Page images and extracted text
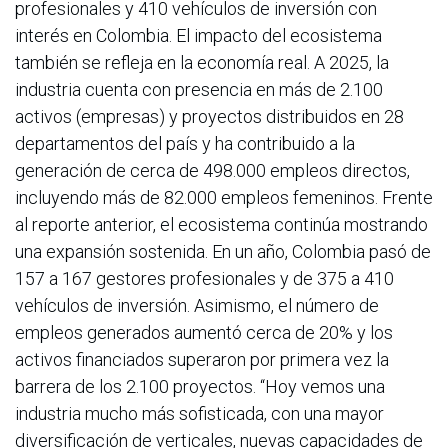
profesionales y 410 vehículos de inversión con
interés en Colombia. El impacto del ecosistema
también se refleja en la economía real. A 2025, la
industria cuenta con presencia en más de 2.100
activos (empresas) y proyectos distribuidos en 28
departamentos del país y ha contribuido a la
generación de cerca de 498.000 empleos directos,
incluyendo más de 82.000 empleos femeninos. Frente
al reporte anterior, el ecosistema continúa mostrando
una expansión sostenida. En un año, Colombia pasó de
157 a 167 gestores profesionales y de 375 a 410
vehículos de inversión. Asimismo, el número de
empleos generados aumentó cerca de 20% y los
activos financiados superaron por primera vez la
barrera de los 2.100 proyectos. “Hoy vemos una
industria mucho más sofisticada, con una mayor
diversificación de verticales, nuevas capacidades de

→ **Try it**
Which lines of the data include the word "activos"? Copy each one.

→ **Result**
activos (empresas) y proyectos distribuidos en 28
activos financiados superaron por primera vez la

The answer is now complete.